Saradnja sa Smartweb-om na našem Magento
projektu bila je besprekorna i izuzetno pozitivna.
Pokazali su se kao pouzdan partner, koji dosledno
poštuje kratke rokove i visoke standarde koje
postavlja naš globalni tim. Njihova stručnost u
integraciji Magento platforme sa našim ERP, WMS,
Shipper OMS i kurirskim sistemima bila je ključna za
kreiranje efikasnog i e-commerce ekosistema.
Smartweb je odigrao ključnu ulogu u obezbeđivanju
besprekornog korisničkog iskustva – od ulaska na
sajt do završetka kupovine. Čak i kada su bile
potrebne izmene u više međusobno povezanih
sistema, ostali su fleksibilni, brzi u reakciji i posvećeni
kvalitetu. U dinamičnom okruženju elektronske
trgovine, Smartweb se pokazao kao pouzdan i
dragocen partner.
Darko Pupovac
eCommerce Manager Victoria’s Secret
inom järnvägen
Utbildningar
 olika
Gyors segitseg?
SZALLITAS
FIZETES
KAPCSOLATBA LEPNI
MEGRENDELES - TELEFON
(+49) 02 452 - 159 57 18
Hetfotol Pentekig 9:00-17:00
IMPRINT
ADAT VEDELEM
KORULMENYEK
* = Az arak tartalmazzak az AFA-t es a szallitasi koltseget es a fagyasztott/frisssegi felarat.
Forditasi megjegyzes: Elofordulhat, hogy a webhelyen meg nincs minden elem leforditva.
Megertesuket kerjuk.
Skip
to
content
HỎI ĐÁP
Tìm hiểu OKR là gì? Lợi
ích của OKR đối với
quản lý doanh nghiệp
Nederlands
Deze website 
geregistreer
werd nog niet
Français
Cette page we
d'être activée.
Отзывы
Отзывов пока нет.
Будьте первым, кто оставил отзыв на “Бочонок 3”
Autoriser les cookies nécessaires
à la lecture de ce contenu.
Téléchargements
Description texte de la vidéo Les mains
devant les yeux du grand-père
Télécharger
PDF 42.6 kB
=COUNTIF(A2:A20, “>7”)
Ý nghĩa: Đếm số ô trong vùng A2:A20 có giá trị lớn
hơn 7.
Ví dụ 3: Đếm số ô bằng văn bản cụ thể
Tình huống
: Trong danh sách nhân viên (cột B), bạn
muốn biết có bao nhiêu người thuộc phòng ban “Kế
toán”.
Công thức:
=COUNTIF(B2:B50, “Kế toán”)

◇ ◇ ◇ ◇ ◇

What you have to do — Line by line, repeat the listing exactly as written.

Completed exercise —
Saradnja sa Smartweb-om na našem Magento
projektu bila je besprekorna i izuzetno pozitivna.
Pokazali su se kao pouzdan partner, koji dosledno
poštuje kratke rokove i visoke standarde koje
postavlja naš globalni tim. Njihova stručnost u
integraciji Magento platforme sa našim ERP, WMS,
Shipper OMS i kurirskim sistemima bila je ključna za
kreiranje efikasnog i e-commerce ekosistema.
Smartweb je odigrao ključnu ulogu u obezbeđivanju
besprekornog korisničkog iskustva – od ulaska na
sajt do završetka kupovine. Čak i kada su bile
potrebne izmene u više međusobno povezanih
sistema, ostali su fleksibilni, brzi u reakciji i posvećeni
kvalitetu. U dinamičnom okruženju elektronske
trgovine, Smartweb se pokazao kao pouzdan i
dragocen partner.
Darko Pupovac
eCommerce Manager Victoria’s Secret
inom järnvägen
Utbildningar
 olika
Gyors segitseg?
SZALLITAS
FIZETES
KAPCSOLATBA LEPNI
MEGRENDELES - TELEFON
(+49) 02 452 - 159 57 18
Hetfotol Pentekig 9:00-17:00
IMPRINT
ADAT VEDELEM
KORULMENYEK
* = Az arak tartalmazzak az AFA-t es a szallitasi koltseget es a fagyasztott/frisssegi felarat.
Forditasi megjegyzes: Elofordulhat, hogy a webhelyen meg nincs minden elem leforditva.
Megertesuket kerjuk.
Skip
to
content
HỎI ĐÁP
Tìm hiểu OKR là gì? Lợi
ích của OKR đối với
quản lý doanh nghiệp
Nederlands
Deze website 
geregistreer
werd nog niet
Français
Cette page we
d'être activée.
Отзывы
Отзывов пока нет.
Будьте первым, кто оставил отзыв на “Бочонок 3”
Autoriser les cookies nécessaires
à la lecture de ce contenu.
Téléchargements
Description texte de la vidéo Les mains
devant les yeux du grand-père
Télécharger
PDF 42.6 kB
=COUNTIF(A2:A20, “>7”)
Ý nghĩa: Đếm số ô trong vùng A2:A20 có giá trị lớn
hơn 7.
Ví dụ 3: Đếm số ô bằng văn bản cụ thể
Tình huống
: Trong danh sách nhân viên (cột B), bạn
muốn biết có bao nhiêu người thuộc phòng ban “Kế
toán”.
Công thức:
=COUNTIF(B2:B50, “Kế toán”)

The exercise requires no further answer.